----- SOURCE RECORDS

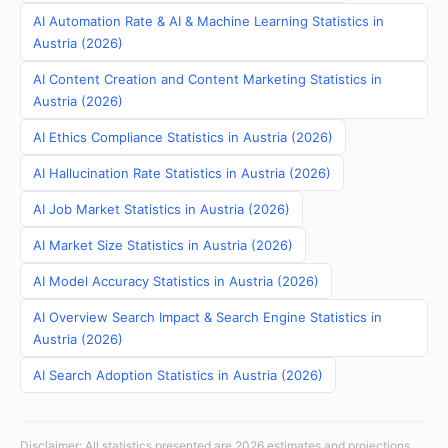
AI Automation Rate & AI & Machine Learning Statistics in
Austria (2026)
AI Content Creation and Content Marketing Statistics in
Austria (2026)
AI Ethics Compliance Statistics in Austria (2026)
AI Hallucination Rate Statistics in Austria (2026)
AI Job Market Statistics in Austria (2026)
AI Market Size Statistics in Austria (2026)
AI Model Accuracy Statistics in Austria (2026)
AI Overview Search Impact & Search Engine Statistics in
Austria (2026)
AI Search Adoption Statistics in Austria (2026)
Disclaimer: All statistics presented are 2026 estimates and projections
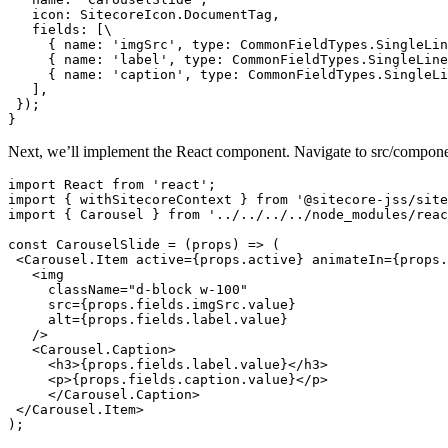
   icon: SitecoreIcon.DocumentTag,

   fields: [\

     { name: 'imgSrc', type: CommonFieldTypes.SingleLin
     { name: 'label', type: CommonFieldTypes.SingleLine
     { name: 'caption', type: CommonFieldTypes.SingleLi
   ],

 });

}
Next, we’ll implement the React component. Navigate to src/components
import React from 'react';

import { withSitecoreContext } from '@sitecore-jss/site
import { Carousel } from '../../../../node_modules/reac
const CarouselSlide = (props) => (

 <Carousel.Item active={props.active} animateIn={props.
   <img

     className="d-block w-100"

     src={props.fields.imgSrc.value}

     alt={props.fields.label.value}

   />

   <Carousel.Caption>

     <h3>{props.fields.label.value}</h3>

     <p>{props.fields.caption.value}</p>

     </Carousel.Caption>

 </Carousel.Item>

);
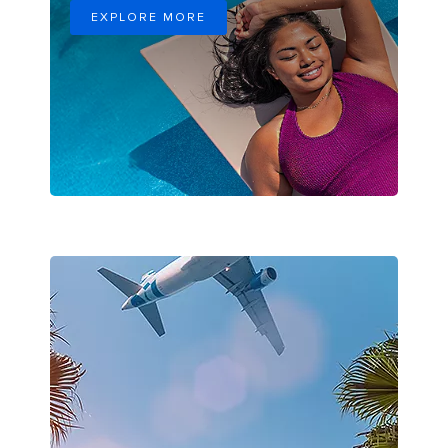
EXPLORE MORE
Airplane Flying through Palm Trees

----------
----- SOURCE RECORDS

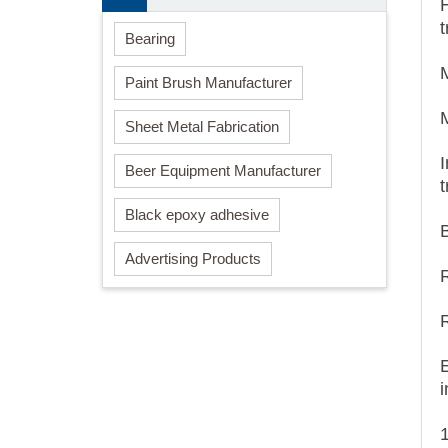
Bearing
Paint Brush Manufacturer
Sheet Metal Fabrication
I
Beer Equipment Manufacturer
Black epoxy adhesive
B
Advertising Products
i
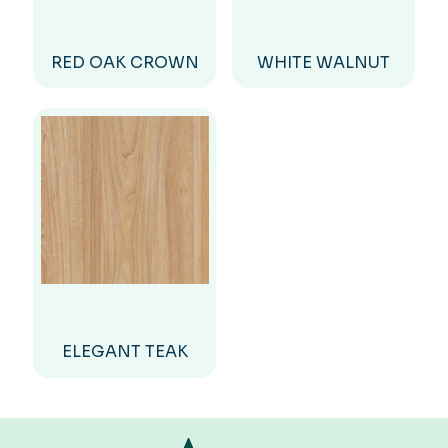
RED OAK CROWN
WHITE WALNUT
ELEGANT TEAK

----------
----- SOURCE RECORDS

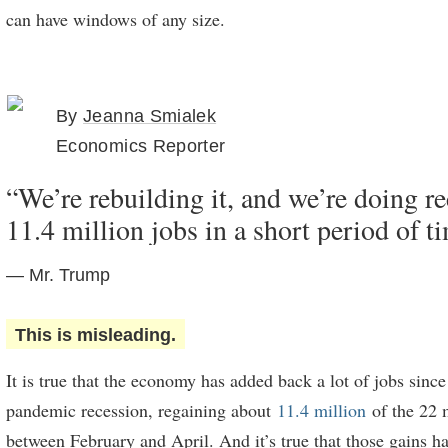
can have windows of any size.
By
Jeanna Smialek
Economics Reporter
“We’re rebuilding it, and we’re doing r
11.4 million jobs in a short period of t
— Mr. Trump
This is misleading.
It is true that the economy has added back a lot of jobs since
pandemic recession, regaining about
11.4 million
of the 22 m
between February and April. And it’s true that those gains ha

----------

## PROBLEM
Where the listing above reaches the line that contains "of the 22 m", start retyping, and finish with the line that contains "between February and"; reproduce those lines exactly and no others.

## ANSWER AREA
of the 22 m
between February and April. And it’s true that those gains ha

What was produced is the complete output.